→ TASK DIRECTIONS:
Each line of the data below should be restated exactly, with images left out.

++++ INFORMATION SHOWN ++++

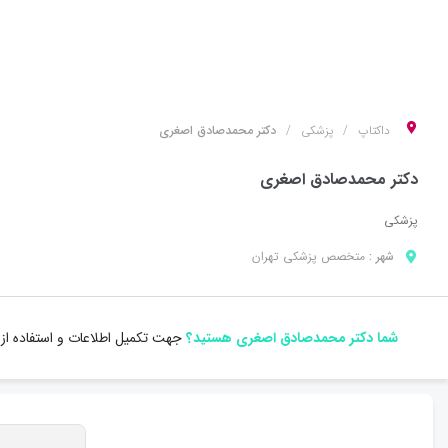
داکتاپ
پزشکی
دکتر محمدصادق اصغری
دکتر محمدصادق اصغری
پزشکی
شهر :
متخصص
پزشکی
تهران
شما دکتر محمدصادق اصغری هستید؟
جهت تکمیل اطلاعات و استفاده از 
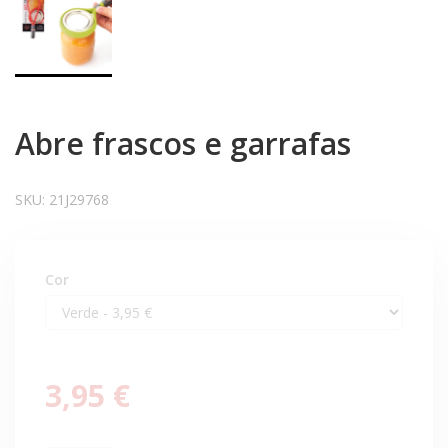
Abre frascos e garrafas
SKU:
21J29768
Cor
3,95 €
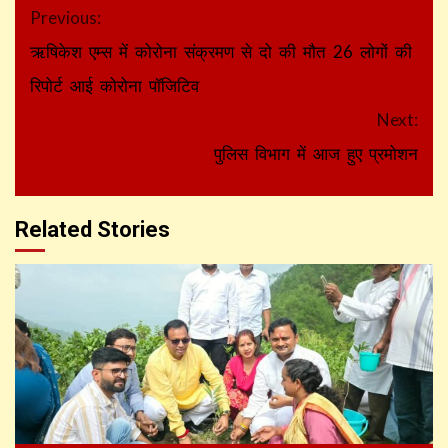
Continue
Previous:
Reading
ऋषिकेश एम्स में कोरोना संक्रमण से दो की मौत 26 लोगों की
रिपोर्ट आई कोरोना पॉजिटिव
Next:
पुलिस विभाग में आज हुए प्रमोशन
Related Stories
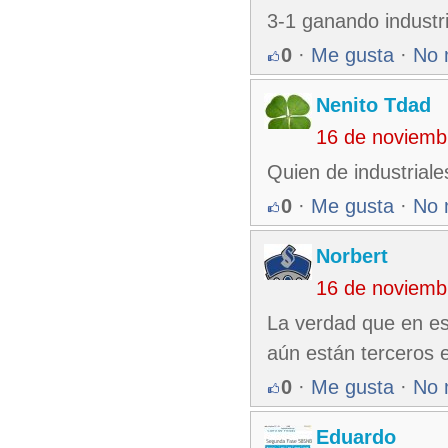
3-1 ganando industr
0
·
Me gusta
·
No 
Nenito Tdad
16 de noviemb
Quien de industriale
0
·
Me gusta
·
No 
Norbert
16 de noviemb
La verdad que en es
aún están terceros 
0
·
Me gusta
·
No 
Eduardo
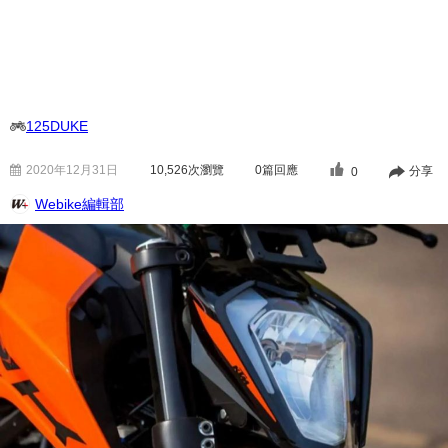
125DUKE
2020年12月31日
10,526
次瀏覽
0篇回應
分享
0
Webike編輯部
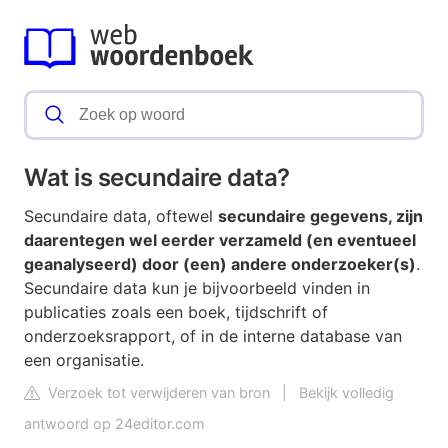
Wat is secundaire data?
Secundaire data, oftewel
secundaire gegevens, zijn
daarentegen wel eerder verzameld (en eventueel
geanalyseerd) door (een) andere onderzoeker(s)
.
Secundaire data kun je bijvoorbeeld vinden in
publicaties zoals een boek, tijdschrift of
onderzoeksrapport, of in de interne database van
een organisatie.
Verzoek tot verwijderen van bron
|
Bekijk volledig
antwoord op 24editor.com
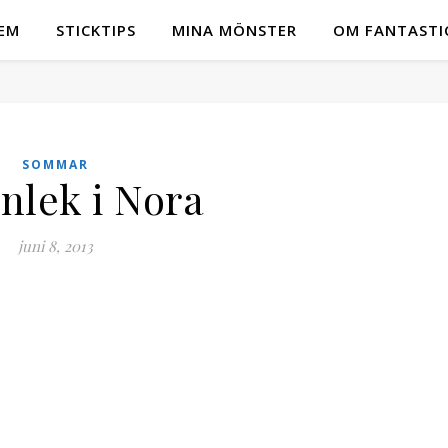
EM
STICKTIPS
MINA MÖNSTER
OM FANTASTI
SOMMAR
nlek i Nora
juni 8, 2013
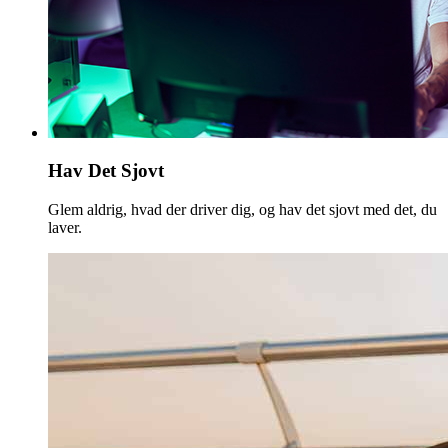
Hav Det Sjovt
Glem aldrig, hvad der driver dig, og hav det sjovt med det, du
laver.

++++

→ WRITTEN RESPONSE:
داکتاپ
پزشکی
دکتر محمدصادق اصغری
دکتر محمدصادق اصغری
پزشکی
شهر :
متخصص
پزشکی
تهران
شما دکتر محمدصادق اصغری هستید؟
جهت تکمیل اطلاعات و استفاده از 
Abre frascos e garrafas
SKU:
21J29768
Cor
3,95 €
Continue
Previous:
Reading
ऋषिकेश एम्स में कोरोना संक्रमण से दो की मौत 26 लोगों की
रिपोर्ट आई कोरोना पॉजिटिव
Next:
पुलिस विभाग में आज हुए प्रमोशन
Related Stories
3-1 ganando industr
0
·
Me gusta
·
No 
Nenito Tdad
16 de noviemb
Quien de industriale
0
·
Me gusta
·
No 
Norbert
16 de noviemb
La verdad que en es
aún están terceros 
0
·
Me gusta
·
No 
Eduardo
125DUKE
2020年12月31日
10,526
次瀏覽
0篇回應
分享
0
Webike編輯部
Wat is secundaire data?
Secundaire data, oftewel
secundaire gegevens, zijn
daarentegen wel eerder verzameld (en eventueel
geanalyseerd) door (een) andere onderzoeker(s)
.
Secundaire data kun je bijvoorbeeld vinden in
publicaties zoals een boek, tijdschrift of
onderzoeksrapport, of in de interne database van
een organisatie.
Verzoek tot verwijderen van bron
|
Bekijk volledig
antwoord op 24editor.com
EM
STICKTIPS
MINA MÖNSTER
OM FANTASTI
SOMMAR
nlek i Nora
juni 8, 2013
Hav Det Sjovt
Glem aldrig, hvad der driver dig, og hav det sjovt med det, du
laver.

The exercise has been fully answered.